The records that follow are to be transcribed in full, without their images.

*** RECORDED INFORMATION ***

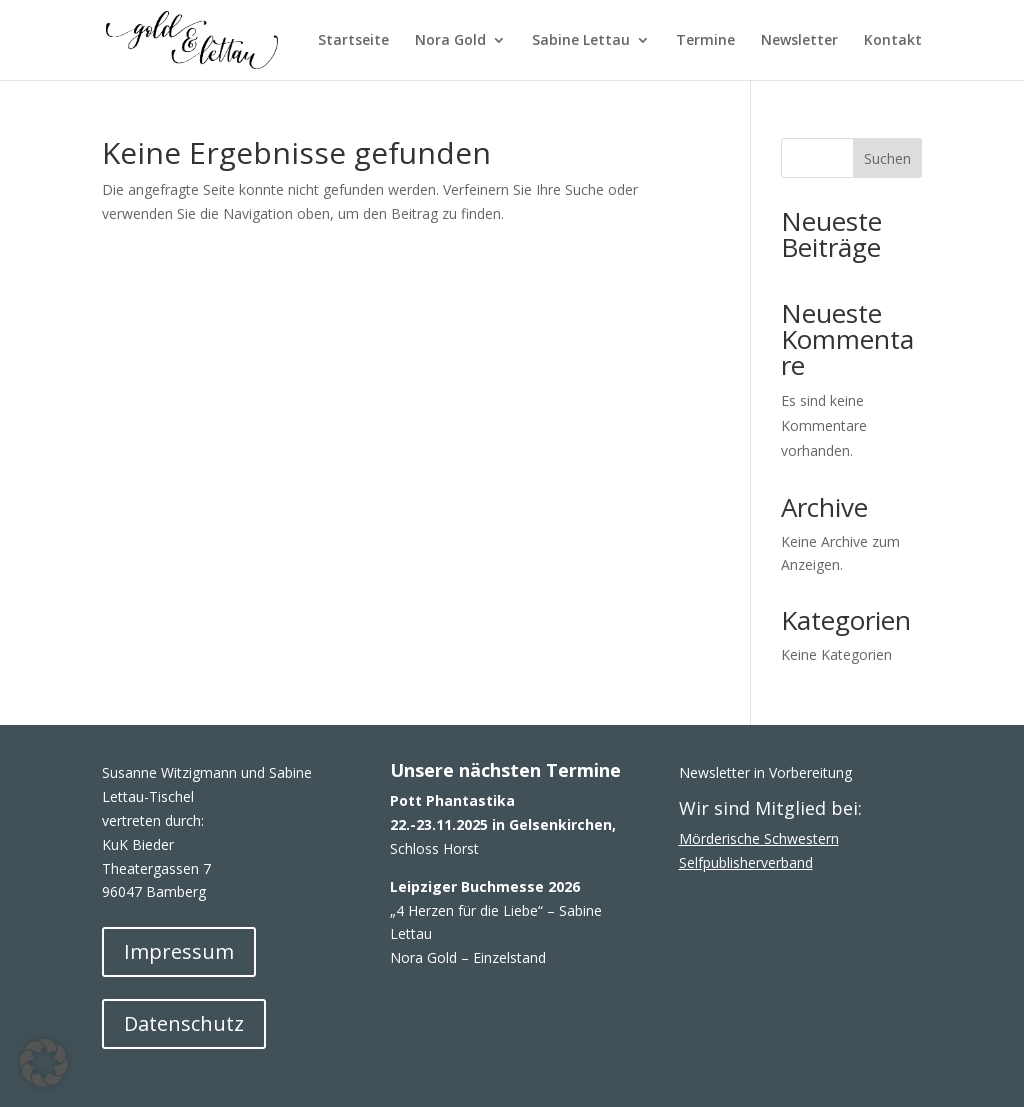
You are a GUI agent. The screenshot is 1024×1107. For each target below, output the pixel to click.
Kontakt (893, 41)
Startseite (353, 41)
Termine (705, 41)
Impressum (179, 951)
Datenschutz (184, 1023)
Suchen (887, 158)
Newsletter (799, 41)
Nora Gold (450, 41)
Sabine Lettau (581, 41)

***

RESPONSE TO THIS EXERCISE >>
You are a GUI agent. The screenshot is 1024×1107. For each target below, output the pixel to click.
Kontakt (893, 41)
Startseite (353, 41)
Termine (705, 41)
Impressum (179, 951)
Datenschutz (184, 1023)
Suchen (887, 158)
Newsletter (799, 41)
Nora Gold (450, 41)
Sabine Lettau (581, 41)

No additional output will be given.